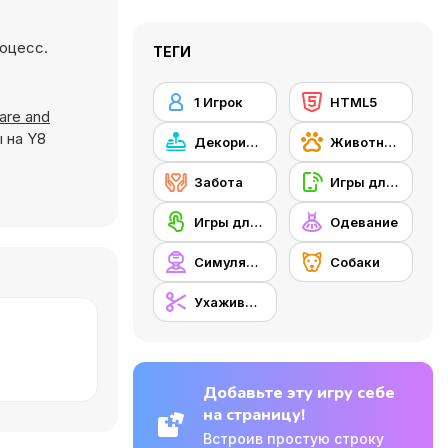
роцесс.
ТЕГИ
1 Игрок
HTML5
Care and
 на Y8
Декорирование
Животные
Забота
Игры для мобильных телефонов
Игры для сенсорного экрана
Одевание
Симуляторы
Собаки
Ухаживание
Добавьте эту игру себе
на страницу!
Встроив простую строку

# # #

Starting at the line with "Игры для мобильных телефонов", copy every line up to and including the last one in the entries above.

Игры для мобильных телефонов
Игры для сенсорного экрана
Одевание
Симуляторы
Собаки
Ухаживание
Добавьте эту игру себе
на страницу!
Встроив простую строку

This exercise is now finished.